Helpdesk: "What kind of computer do you have?" "A white one."
Helpdesk: "Click on the 'My Computer' icon on to the left of the screen." Customer: "Your left or my left?"
User says: "My monitor did not pass the drop test during our department move. I would like to get another one."
Customer: "My keyboard is not working anymore." Helpdesk: "Are you sure it's plugged into the computer?" Customer: "No. I can't get behind the computer." Helpdesk: "Pick up your keyboard and walk 10 paces back." Customer: "Okay." Helpdesk: "Did the keyboard come with you?" Customer: "Yes." Helpdesk: "That means the keyboard is not plugged in. Is there another keyboard?" Customer: "Yes, there's another one here. Ah, that one works!"
Several years ago we had an intern who was none too swift. One day he was typing and turned to a secretary and said, "I'm almost out of typing paper. "What do I do?" "Just use copier machine paper," she told him. With that, the intern took his last remaining blank piece of paper, put it on the photocopier and proceeded to make five blank copies.
Systems Admin is browsing among the digital cameras at a big discount store when he overhears another customer complaining about the cost of the digital film for her camera. "She said it was too expensive to keep buying memory cards because she filled them up so quickly." He explains to her that she can copy her pictures from the cards onto a computer, then erase the cards and reuse them. The customer is delighted for a moment, then she frowns and asks, "Now what am I going to do with those 25 extra cards?"
New employee complains to help desk that there's something wrong with her password.
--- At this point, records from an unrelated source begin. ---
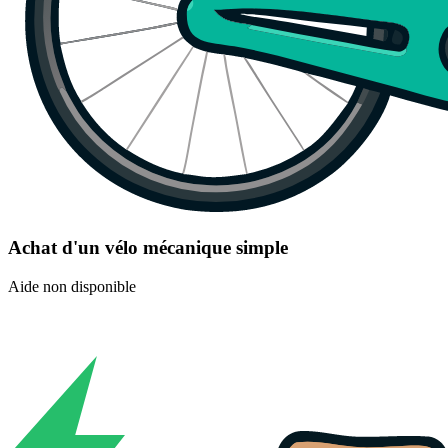
Achat d'un vélo mécanique simple
Aide non disponible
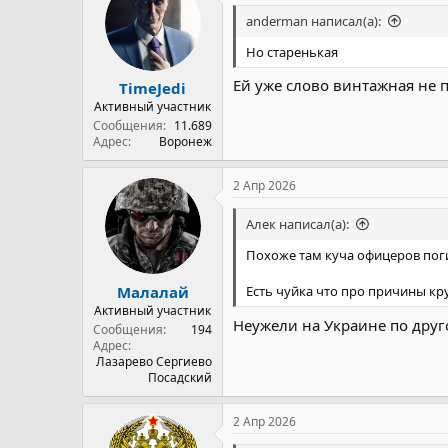
anderman написал(а):
Но старенькая
Ей уже слово винтажная не п
TimeJedi
Активный участник
Сообщения
11.689
Адрес
Воронеж
2 Апр 2026
Алек написал(а):
Похоже там куча офицеров поги
Малалай
Есть чуйка что про причины к
Активный участник
Неужели на Украине по друго
Сообщения
194
Адрес
Лазарево Сергиево
Посадский
2 Апр 2026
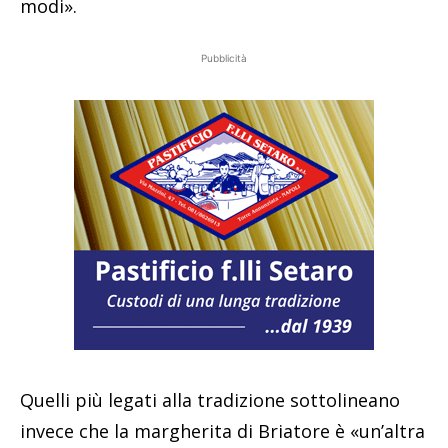
modi».
Pubblicità
Quelli più legati alla tradizione sottolineano
invece che la margherita di Briatore è «un’altra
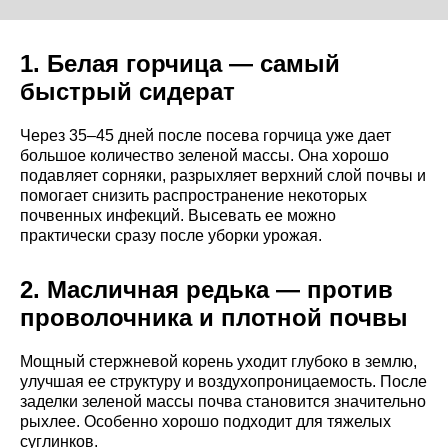
1. Белая горчица — самый
быстрый сидерат
Через 35–45 дней после посева горчица уже дает
большое количество зеленой массы. Она хорошо
подавляет сорняки, разрыхляет верхний слой почвы и
помогает снизить распространение некоторых
почвенных инфекций. Высевать ее можно
практически сразу после уборки урожая.
2. Масличная редька — против
проволочника и плотной почвы
Мощный стержневой корень уходит глубоко в землю,
улучшая ее структуру и воздухопроницаемость. После
заделки зеленой массы почва становится значительно
рыхлее. Особенно хорошо подходит для тяжелых
суглинков.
No, it's not CAPS lock. "The problem is that whenever I type the password, it just shows stars," says user. Those asterisks are to protect you, tech explains, so if someone were standing behind you, they wouldn't be able to read your password. "Yeah," user says, "but they show up even when there is no one standing behind me."
Customer: "I have problems printing in red." Helpdesk: "Do you have a color printer?" Customer: "Ah. Thank you."
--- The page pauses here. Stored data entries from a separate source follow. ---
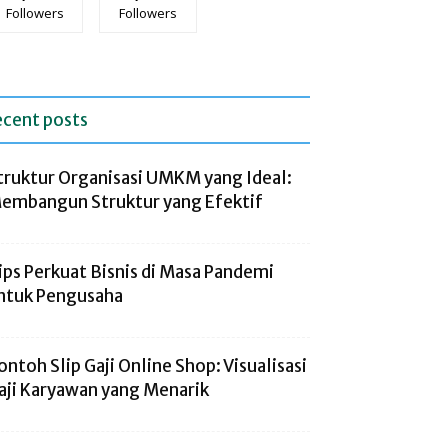
Followers
Followers
ecent posts
truktur Organisasi UMKM yang Ideal:
embangun Struktur yang Efektif
ips Perkuat Bisnis di Masa Pandemi
ntuk Pengusaha
ontoh Slip Gaji Online Shop: Visualisasi
aji Karyawan yang Menarik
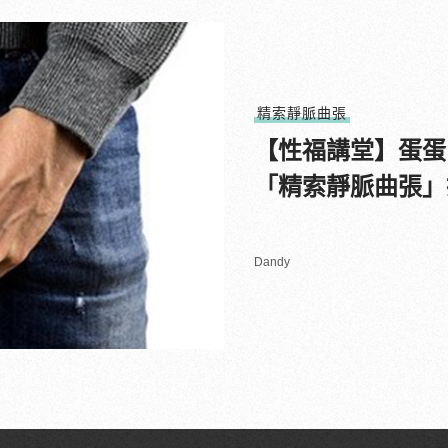
精索靜脈曲張
【性福講堂】蛋蛋
「精索靜脈曲張」
Dandy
Customer: "I have a huge problem. A friend has put a screensaver on my computer, but every time I move the mouse, it disappears!"
Helpdesk: "How may I help you?" Customer: "I'm writing my first e-mail." Helpdesk: "Okay, and what seems to be the problem?" Customer: "Well, I have the letter 'a' in the address, but how do I get the circle around it?"
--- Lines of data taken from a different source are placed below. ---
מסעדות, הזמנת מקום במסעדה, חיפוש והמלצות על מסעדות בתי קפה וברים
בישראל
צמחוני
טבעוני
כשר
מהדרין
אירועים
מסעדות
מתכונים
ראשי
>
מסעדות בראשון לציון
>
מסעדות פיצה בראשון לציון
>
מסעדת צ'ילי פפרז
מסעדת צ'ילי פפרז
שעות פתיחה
"I know you'll think I'm crazy, but Elvis keeps crashing my computer," this user tells help desk. And she's right - when she takes a CD-ROM out of the drive, Elvis starts singing. It was finally figured out: Apparently, she put an Elvis CD in the drive on top of another CD, and it got stuck on the plunger of the CD-ROM drive. When she took out a CD, Auto-run would start the audio CD (stuck on the plunger), and Elvis started singing!
A lady was putting a credit card into her floppy drive and pulling it out very quickly. I inquired as to what she was doing and she said she was shopping on the internet, and they asked for a credit card number, so she was using the ATM "thingy."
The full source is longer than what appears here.